# Aura of attraction



## RandomDude (Dec 18, 2010)

This is something I thought I should share in regards to building and maintaining sexual attraction from your wife. Aside from manning up, teasing/romance/flirting... there's still something else in my formula.

Sure I call it the "jealousy game", which people are quick to judge. However it's more of an aura of attraction, and I do it subconsciously. All it really takes is just maintaining a confident posture, a smooth tongue, looking good and smelling good - in addition to manning up, and that is just personal maintainance. 

You don't have to flirt with other women, as that will most definitely BE a jealousy game, and can lead to more trouble then it's worth. However, who says you can't get other women to flirt with you instead simply by being who you are? You have to be cunning in this, and I keep my bases covered, body language is an excellent way to fun-flirt back and instill some competition, but not going too far. Even when my wife accuses me of flirting I respond that I'm indeed just being friendly and didn't want to be rude . Sexy, but only friendly. Nothing she can prove.

I learnt this "keeping bases covered" strategy ironically from my own wife years ago before marriage, I knew full well what she did, she definitely seduced me from my ex girlfriend, but I could NEVER prove it. Now I'm using her tricks, so whenever she does withdraw from me and I'm actually in the mood, I still have this ace up my sleeve.

Be careful though, it's very easy to get carried away in this. Your goal is to send her the message that "you're a hot, trophy pet that one is very lucky to have", but NOT that "you're a cheater, a disloyal bastard, flirting and cheating with other women". It's walking on a dagger's edge but that's what makes it fun.
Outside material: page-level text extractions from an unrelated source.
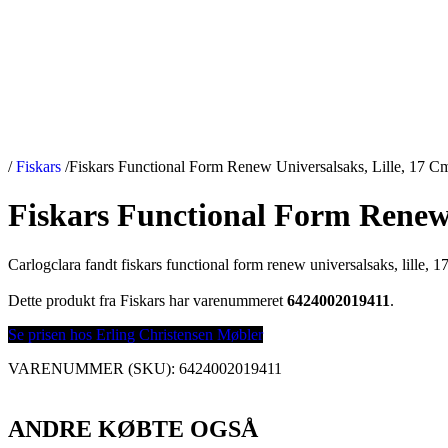
/
Fiskars
/
Fiskars Functional Form Renew Universalsaks, Lille, 17 C
Fiskars Functional Form Renew 
Carlogclara fandt fiskars functional form renew universalsaks, lille, 1
Dette produkt fra Fiskars har varenummeret
6424002019411
.
Se prisen hos Erling Christensen Møbler
VARENUMMER (SKU):
6424002019411
ANDRE KØBTE OGSÅ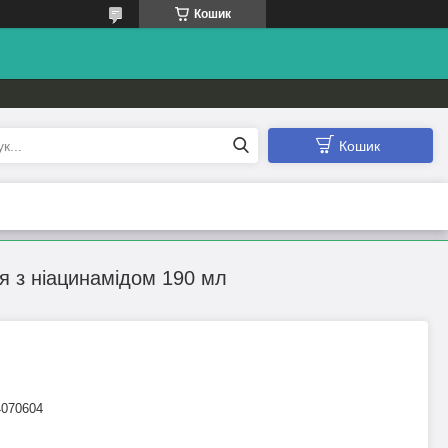
Кошик
Кошик
ня з ніацинамідом 190 мл
4070604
Sometimes it does go out of hand without your consent, like when a lady simply can't resist pushing the boundaries by kissing you or touching you inappropriately, like what happened to me and hell my wife definitely made a huge scene "scratching up the harpy" in the past. One can only get better and better at this however.


----------



## AFEH (May 18, 2010)

RandomDude said:


> This is something I thought I should share in regards to building and maintaining sexual attraction from your wife. Aside from manning up, teasing/romance/flirting... there's still something else in my formula.
> 
> Sure I call it the "jealousy game", which people are quick to judge. However it's more of an aura of attraction, and I do it subconsciously. All it really takes is just maintaining a confident posture, a smooth tongue, looking good and smelling good - in addition to manning up, and that is just personal maintainance.
> 
> ...


Surely that’s gaslighting and mind games? If that’s what you’re at as far as I’m concerned not nice at all plus there are far better ways to maintain a wife’s affection.


----------



## RandomDude (Dec 18, 2010)

Personally I didn't even know I've been doing this until self-reflection, it's part of me and done instinctively rather then calculatively, learnt over the years. Instilling jealousy itself is a very dangerous game, but instilling a small sense of competition, I see no harm done.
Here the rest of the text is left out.